* Stored items from a collection *
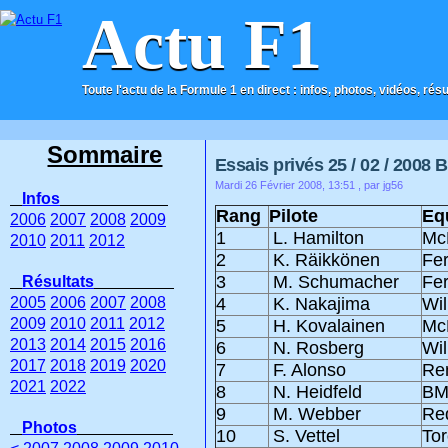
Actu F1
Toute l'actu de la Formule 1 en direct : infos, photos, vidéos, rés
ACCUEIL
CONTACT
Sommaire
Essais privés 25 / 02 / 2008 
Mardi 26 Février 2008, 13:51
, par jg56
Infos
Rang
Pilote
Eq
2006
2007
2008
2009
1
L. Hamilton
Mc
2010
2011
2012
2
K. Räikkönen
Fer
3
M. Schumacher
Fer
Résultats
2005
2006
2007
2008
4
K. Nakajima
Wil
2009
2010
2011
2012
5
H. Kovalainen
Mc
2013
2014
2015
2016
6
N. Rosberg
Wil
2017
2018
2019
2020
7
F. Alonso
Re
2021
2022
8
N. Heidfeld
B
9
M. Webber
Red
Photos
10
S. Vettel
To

--

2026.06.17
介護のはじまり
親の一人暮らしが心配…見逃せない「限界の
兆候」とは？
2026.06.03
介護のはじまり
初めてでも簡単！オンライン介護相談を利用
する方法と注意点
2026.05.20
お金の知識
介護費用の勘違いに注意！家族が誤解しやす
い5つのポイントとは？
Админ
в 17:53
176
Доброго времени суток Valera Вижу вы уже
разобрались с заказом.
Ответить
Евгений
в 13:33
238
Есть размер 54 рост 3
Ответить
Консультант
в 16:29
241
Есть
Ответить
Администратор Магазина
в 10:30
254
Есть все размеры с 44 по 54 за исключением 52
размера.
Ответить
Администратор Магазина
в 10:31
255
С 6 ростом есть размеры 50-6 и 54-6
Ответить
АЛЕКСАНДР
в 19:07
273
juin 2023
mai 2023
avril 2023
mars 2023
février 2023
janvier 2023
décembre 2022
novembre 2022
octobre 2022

* Problem to solve *
Using the records above, pull out each line where the word "размеры" occurs.

* Your response *
Есть все размеры с 44 по 54 за исключением 52
С 6 ростом есть размеры 50-6 и 54-6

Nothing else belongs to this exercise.